Nadir’in sesi neden kısıldı onu hiç anlamadım. Tahminim benim konuşmam sebebiyle gerilmişlerdi. Nadir çıktı duygusal bir şeyler söylemeye başladı, anlamadılar. Bu bir şeyler söylüyor ama anlamadık keselim mi dediler, ne dediler bilemiyorum ve kestiler. Kardeşlik diyor adam, muhabbet diyor. O kadar anlamadım ki çocuklukları ile ilgili bir travmadan bile kaynaklanabilir zannımca, yani her şey olabilir. Yani ne bileyim babası rakı içip eve geliyordur, kesin bunu diyen sevmiyordur yani rakıyı, dayanamayıp kesmiştir o bile olabilir. Hatta bunu daha çok anlayabilirim. Böyle bir psikolojik tarafı olduğunu bilseydi Nadir’de rakı demezdi Şarap derdi, kimseyi kırmak istemez o, iyi tanırım.
-“Sarmaşık”ın gemisi bir Türkiye mi?
Sarmaşık’ı yazarken kafamdaki ana cümle, “İşlevini kaybeden bir otorite, var olan hiyerarşiyi devam ettirmek için ne gibi yöntemlere başvurur?” idi. Yani “Gemi gitmiyor, peki kaptan ile ne yapacağız” soru buydu. 'Sarmaşık eşittir Türkiye' demekten ziyade, Sarmaşık’ın iktidar ilişkilerini inceleyen bir film olduğunu söyleyebilirim. Türkiye’de gözlemde bulunduğum iktidar ilişkileri hakkında görüşlerimi ortaya da koyduğum bir filmdir bu. Karakterlerim ait oldukları sosyal grupları temsil etmezler. İsmail dinci kesimi temsil etmez, fakat yazıldıkları sosyal grupların özelliklerini barındırırlar. Toplumsal tarafının yanı sıra kişilerin iç dünyalarının nasıl evrileceğini de düşündüğüm bir filmdir.

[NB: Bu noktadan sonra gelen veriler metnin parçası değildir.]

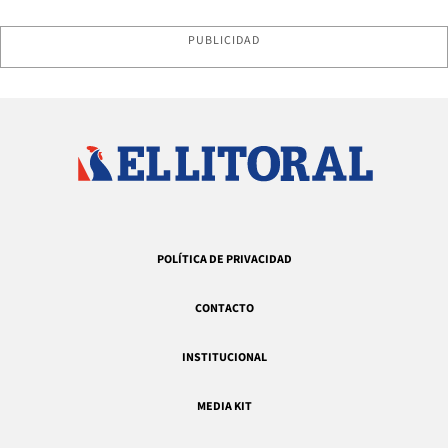
PUBLICIDAD
POLÍTICA DE PRIVACIDAD
CONTACTO
INSTITUCIONAL
MEDIA KIT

-Türkiye’de bu gemi böyle gider mi?
Gerçekten bilemiyorum. Türkiye insanı çok hızlı ve radikal kararlar da alabilen bir yapıda. Tek bildiğim bir sakinleşmeye ihtiyacımızın şiddetle olduğu. Filmde Alper’in dediği gibi “Bir oturalım konuşalım beyler, ne yapalım ölelim mi yani?”
- Filmdeki Kürt adlı karakterin adı neden Kürt? Neden kişinin etnik kimliğini isim olarak kullanmayı tercih ettiniz?

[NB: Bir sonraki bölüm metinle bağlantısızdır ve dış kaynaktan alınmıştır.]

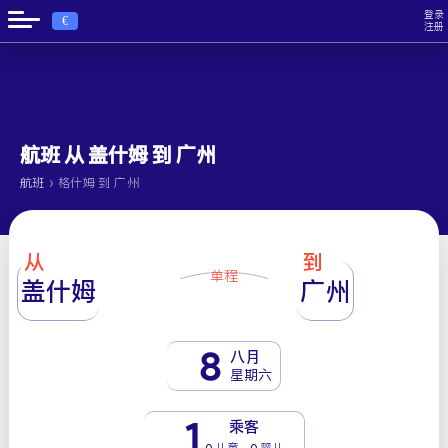
登录
€
注册
航班 从 盖什姆 到 广州
›
航班
格什姆 到 广州
从
到
单程
盖什姆
广州
8
八月
星期六
1
乘客
0 儿童 - 0 婴儿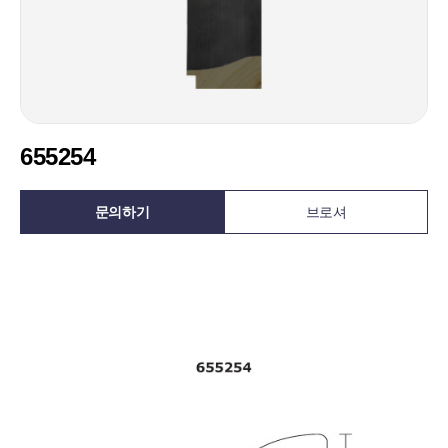
655254
문의하기
브로셔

Kürt'ün nasıl ki filmde bir görünür olması bir yok olması ve konuşmaması bir seçimimse adının olmaması da bir seçimimdir. Kürt, iktidar mücadelesi içinde olmamayı seçiyor. Güçlü ve ne tarafa geçerse orası güçleniyor, sessiz olduğunda daha tehlikeli kalıyor. Kürt, neden sessizse aynı sebepten dolayı da adı yok. Kürdü, iktidar mücadelesi içinde bu şekilde anlatabileceğim için seçtim.